EXTRACTED MATERIAL Block Start
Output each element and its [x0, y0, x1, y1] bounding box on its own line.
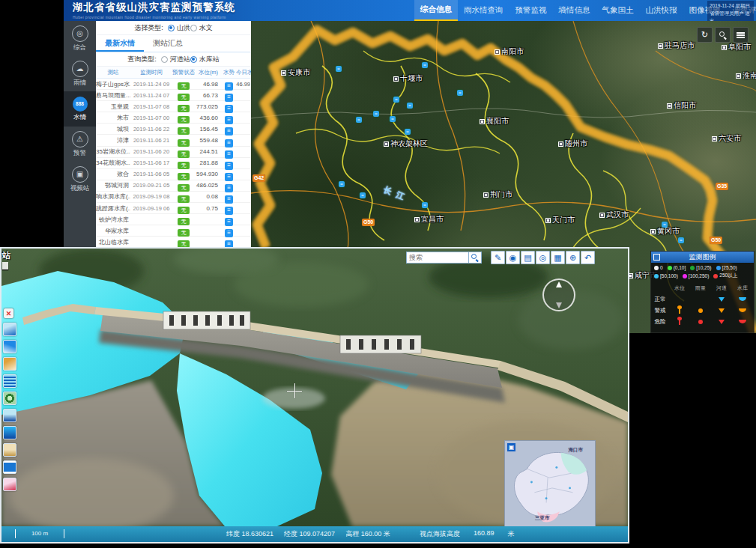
query-radio-1[interactable]: 水库站: [190, 55, 220, 64]
city-label-0: 安康市: [281, 67, 310, 78]
viewer-search-bar: [406, 252, 482, 264]
nav-item-1[interactable]: 雨水情查询: [458, 0, 509, 21]
city-name: 随州市: [565, 138, 587, 149]
rain-level-item: 250以上: [713, 273, 737, 279]
eye-tool[interactable]: ◎: [536, 251, 550, 264]
inset-city-bottom: 三亚市: [535, 515, 550, 522]
sidebar-item-2[interactable]: 888水情: [64, 91, 96, 127]
type-radio-1[interactable]: 水文: [190, 23, 213, 33]
city-label-15: 黄冈市: [650, 226, 680, 237]
view-alt-value: 160.89: [474, 529, 495, 539]
compass[interactable]: [542, 278, 575, 311]
sidebar-item-label: 综合: [73, 43, 86, 52]
rain-level-label: [10,25): [696, 265, 711, 270]
city-label-14: 武汉市: [599, 210, 629, 220]
rain-dot-icon: [713, 274, 718, 278]
scale-bar: 100 m: [15, 529, 64, 538]
status-badge: 无: [178, 240, 190, 247]
map-controls: ↻: [697, 27, 749, 43]
map-search-button[interactable]: [715, 27, 731, 43]
splash-tool[interactable]: [3, 409, 16, 422]
nav-item-3[interactable]: 墒情信息: [553, 0, 596, 21]
station-marker[interactable]: ≈: [422, 62, 428, 68]
nav-item-0[interactable]: 综合信息: [414, 0, 458, 21]
ripple-layer-tool[interactable]: [3, 374, 16, 388]
nav-item-5[interactable]: 山洪快报: [640, 0, 683, 21]
page-title: 湖北省省级山洪灾害监测预警系统: [73, 1, 236, 14]
city-name: 驻马店市: [665, 40, 695, 51]
road-badge-2: G35: [716, 183, 728, 190]
search-input[interactable]: [406, 252, 469, 264]
close-icon[interactable]: ✕: [4, 308, 13, 318]
station-marker[interactable]: ≈: [390, 116, 396, 122]
station-marker[interactable]: ≈: [678, 237, 684, 243]
station-marker[interactable]: ≈: [336, 66, 342, 72]
water-level: 773.025: [195, 103, 222, 110]
road-badge-3: G50: [710, 237, 722, 244]
legend-grid: 水位雨量河道水库正常警戒危险: [651, 282, 754, 327]
view-altitude-readout: 视点海拔高度 160.89 米: [420, 529, 515, 539]
station-marker[interactable]: ≈: [339, 181, 345, 187]
globe-tool[interactable]: ⊕: [566, 251, 580, 264]
sidebar-item-0[interactable]: ◎综合: [64, 21, 96, 56]
station-marker[interactable]: ≈: [356, 117, 362, 123]
legend-col-1: 雨量: [690, 284, 711, 292]
sand-layer-tool[interactable]: [3, 443, 16, 457]
list-tool[interactable]: ▤: [521, 251, 535, 264]
city-label-10: 神农架林区: [384, 138, 428, 149]
layers-button[interactable]: [733, 27, 749, 43]
overview-inset-map[interactable]: ▣ 海口市 三亚市: [504, 440, 596, 527]
inset-toggle-icon[interactable]: ▣: [507, 443, 515, 451]
frame-tool[interactable]: [3, 460, 16, 474]
terrain-layer-tool[interactable]: [3, 357, 16, 371]
camera-tool[interactable]: ◉: [506, 251, 520, 264]
station-marker[interactable]: ≈: [662, 222, 668, 228]
gauge-icon: [679, 319, 680, 325]
sidebar: ◎综合☁雨情888水情⚠预警▣视频站: [64, 21, 96, 247]
monitor-time: 2019-11-07 00: [130, 115, 172, 121]
flood-layer-tool[interactable]: [3, 323, 16, 336]
rotate-view-button[interactable]: ↻: [697, 27, 713, 43]
sidebar-item-1[interactable]: ☁雨情: [64, 56, 96, 91]
station-name: 玉皇观: [96, 103, 130, 111]
sidebar-item-label: 雨情: [73, 79, 86, 88]
chart-tool[interactable]: ▦: [551, 251, 565, 264]
sidebar-item-4[interactable]: ▣视频站: [64, 162, 96, 197]
today-level: 46.99: [236, 81, 251, 88]
station-marker[interactable]: ≈: [422, 202, 428, 208]
station-name: 蔡马坝雨量...: [96, 91, 130, 100]
draw-tool[interactable]: ✎: [491, 251, 505, 264]
station-name: 城坝: [96, 125, 130, 133]
table-row[interactable]: 北山临水库无≡: [96, 237, 251, 247]
rain-dot-icon: [683, 274, 687, 278]
station-marker[interactable]: ≈: [393, 97, 399, 103]
compass-north-icon: [556, 281, 562, 287]
legend-title-bar[interactable]: 监测图例: [651, 252, 754, 263]
tab-1[interactable]: 测站汇总: [144, 35, 192, 52]
tab-0[interactable]: 最新水情: [96, 35, 144, 52]
nav-item-4[interactable]: 气象国土: [596, 0, 640, 21]
profile-tool[interactable]: [3, 478, 16, 491]
rotate-view-tool[interactable]: [3, 340, 16, 353]
sidebar-item-3[interactable]: ⚠预警: [64, 127, 96, 162]
page-subtitle: Hubei provincial mountain flood disaster…: [73, 15, 236, 19]
search-icon[interactable]: [469, 252, 482, 264]
nav-item-2[interactable]: 预警监视: [509, 0, 553, 21]
query-radios: 河道站水库站: [161, 55, 220, 64]
legend-title-text: 监测图例: [689, 252, 716, 262]
radio-dot-icon: [168, 25, 175, 31]
legend-cell: [669, 319, 690, 325]
viewer3d-window[interactable]: 站 ✕ ✎◉▤◎▦⊕↶ ▣ 海口市 三亚市: [0, 247, 629, 544]
station-marker[interactable]: ≈: [457, 90, 463, 96]
query-radio-0[interactable]: 河道站: [161, 55, 190, 64]
water-drop-tool[interactable]: [3, 426, 16, 439]
city-marker-icon: [281, 70, 286, 76]
station-marker[interactable]: ≈: [405, 129, 411, 135]
radar-tool[interactable]: [3, 392, 16, 405]
type-radio-0[interactable]: 山洪: [168, 23, 190, 33]
station-marker[interactable]: ≈: [360, 192, 366, 198]
station-marker[interactable]: ≈: [373, 111, 379, 117]
undo-tool[interactable]: ↶: [581, 251, 595, 264]
station-marker[interactable]: ≈: [407, 103, 413, 109]
legend-row-0: 正常: [651, 293, 754, 305]
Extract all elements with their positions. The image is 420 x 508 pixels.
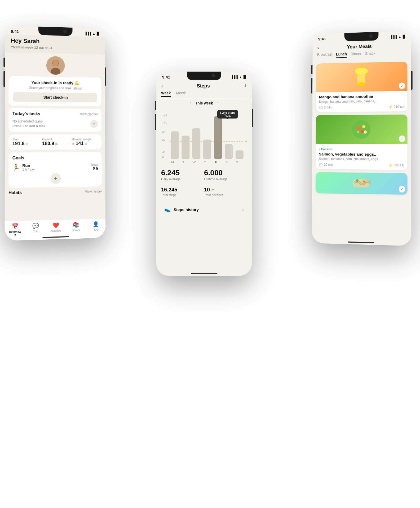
stat-goal: Maintain weight ★ 141 lb (72, 138, 98, 146)
svg-text:10k: 10k (162, 122, 167, 125)
svg-text:F: F (215, 160, 216, 164)
nav-chat[interactable]: 💬 Chat (25, 222, 46, 235)
total-distance-value: 10 mi (204, 187, 247, 193)
nav-overview[interactable]: 📅 Overview (5, 223, 25, 236)
back-button[interactable]: ‹ (161, 82, 163, 89)
avatar (46, 56, 65, 75)
svg-rect-17 (225, 144, 233, 159)
svg-text:T: T (204, 160, 206, 164)
nav-library-label: Library (72, 229, 80, 232)
svg-point-31 (356, 126, 361, 130)
meal-image-2: ✓ (316, 115, 408, 144)
svg-text:8k: 8k (162, 130, 166, 133)
status-icons: ▐▐▐ ▲ ▉ (85, 32, 99, 36)
clock-icon: 🕐 (319, 106, 323, 110)
phone-1: 9:41 ▐▐▐ ▲ ▉ Hey Sarah You're in week 12… (5, 26, 106, 241)
notch (344, 32, 378, 41)
goals-header: Goals (12, 155, 98, 160)
page-title: Your Meals (347, 43, 372, 50)
week-label: This week (195, 101, 213, 105)
tab-month[interactable]: Month (176, 91, 186, 97)
meal-info-1: Mango and banana smoothie Mango, banana,… (316, 91, 407, 112)
total-distance: 10 mi Total distance (204, 187, 247, 197)
tooltip-steps: 6.245 steps (220, 111, 235, 114)
start-checkin-button[interactable]: Start check-in (13, 92, 97, 103)
history-label: Steps history (174, 207, 199, 212)
meal-time-2: 🕐 20 min (319, 163, 333, 167)
stats-row: Start 191.8 lb Current 180.9 lb Maintain… (12, 138, 98, 147)
tab-dinner[interactable]: Dinner (351, 52, 361, 58)
goal-add-wrap: + (12, 173, 98, 185)
tab-breakfast[interactable]: Breakfast (317, 52, 333, 58)
tab-lunch[interactable]: Lunch (336, 52, 347, 58)
view-planner-link[interactable]: View planner (80, 112, 98, 116)
meal-meta-2: 🕐 20 min ⚡ 320 cal (319, 163, 404, 167)
svg-rect-14 (192, 128, 200, 159)
lifetime-avg-stat: 6.000 Lifetime average (204, 169, 247, 181)
signal-icon: ▐▐▐ (85, 32, 91, 35)
cal-icon: ⚡ (389, 163, 393, 167)
checkin-subtitle: Share your progress and latest status (13, 86, 97, 90)
svg-text:T: T (182, 160, 184, 164)
phone-3: 9:41 ▐▐▐ ▲ ▉ ‹ Your Meals Breakfast Lunc… (312, 31, 412, 246)
lifetime-avg-label: Lifetime average (204, 177, 247, 181)
steps-history-row[interactable]: 👟 Steps history › (160, 203, 248, 216)
total-steps-label: Total steps (161, 193, 204, 197)
greeting: Hey Sarah (11, 37, 99, 46)
status-time: 9:41 (318, 37, 326, 41)
signal-icon: ▐▐▐ (231, 75, 238, 79)
add-goal-button[interactable]: + (50, 173, 61, 184)
add-button[interactable]: + (244, 82, 247, 89)
svg-point-32 (362, 125, 365, 128)
total-steps: 16.245 Total steps (161, 187, 204, 197)
status-icons: ▐▐▐ ▲ ▉ (390, 35, 405, 39)
spacer (400, 46, 406, 46)
phone-2: 9:41 ▐▐▐ ▲ ▉ ‹ Steps + Week Month ‹ This… (156, 72, 252, 276)
totals-grid: 16.245 Total steps 10 mi Total distance (156, 184, 252, 200)
meal-image-1: ✓ (316, 62, 407, 92)
nav-you[interactable]: 👤 You (86, 221, 106, 234)
prev-week-button[interactable]: ‹ (189, 101, 191, 106)
nav-activities[interactable]: ❤️ Activities (46, 222, 66, 235)
cal-icon: ⚡ (389, 105, 393, 109)
svg-text:6k: 6k (162, 139, 166, 142)
stat-current: Current 180.9 lb (42, 138, 69, 146)
svg-text:★: ★ (245, 139, 248, 143)
battery-icon: ▉ (244, 75, 246, 79)
view-history-link[interactable]: View history (85, 190, 102, 194)
next-week-button[interactable]: › (217, 101, 218, 106)
tab-snack[interactable]: Snack (365, 51, 375, 57)
meal-list: ✓ Mango and banana smoothie Mango, banan… (312, 59, 411, 197)
tooltip-label: Today (220, 114, 235, 117)
nav-active-indicator (14, 234, 16, 235)
meal-card-2[interactable]: ✓ ↑ Calcium Salmon, vegetables and eggs.… (316, 115, 407, 170)
star-icon: ★ (72, 142, 76, 146)
check-icon-2: ✓ (399, 135, 405, 142)
meal-cal-2: ⚡ 320 cal (389, 163, 404, 167)
week-nav: ‹ This week › (156, 99, 252, 107)
check-icon-3: ✓ (399, 186, 405, 192)
nav-library[interactable]: 📚 Library (66, 221, 86, 234)
goals-section: Goals 🏃 Run 1 h / day Today 0 h + (8, 152, 102, 188)
total-distance-label: Total distance (204, 193, 247, 197)
habits-header-wrap: Habits View history (5, 189, 105, 198)
tasks-header: Today's tasks View planner (12, 111, 98, 117)
chart-area: 6.245 steps Today 12k 10k 8k 6k 2k 0 ★ (156, 107, 252, 165)
page-title: Steps (197, 83, 210, 89)
checkin-title: Your check-in is ready 💪 (13, 80, 97, 86)
battery-icon: ▉ (97, 32, 99, 36)
svg-point-34 (357, 131, 359, 133)
nav-overview-label: Overview (9, 230, 21, 233)
meal-desc-2: Salmon, tomatoes, corn, cucumbers, eggs,… (319, 157, 404, 161)
nav-chat-label: Chat (33, 230, 38, 233)
meal-info-2: ↑ Calcium Salmon, vegetables and eggs.. … (316, 144, 407, 170)
stats-section: Start 191.8 lb Current 180.9 lb Maintain… (8, 134, 101, 150)
home-indicator (348, 242, 374, 243)
back-button[interactable]: ‹ (317, 44, 319, 51)
meal-card-1[interactable]: ✓ Mango and banana smoothie Mango, banan… (316, 62, 407, 112)
side-button (252, 109, 253, 127)
tab-week[interactable]: Week (161, 91, 171, 97)
add-task-button[interactable]: + (90, 120, 98, 128)
meal-card-3[interactable]: ✓ (316, 172, 408, 195)
habits-header: Habits View history (8, 189, 102, 195)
EXTRACTED MATERIAL Block End
ABOUT THIS EXERCISE: A copy of each line in the data above that holds the string "Lifetime" is needed.

SOLUTION TO THIS TASK:
lifetime-avg-stat: 6.000 Lifetime average (204, 169, 247, 181)
lifetime-avg-label: Lifetime average (204, 177, 247, 181)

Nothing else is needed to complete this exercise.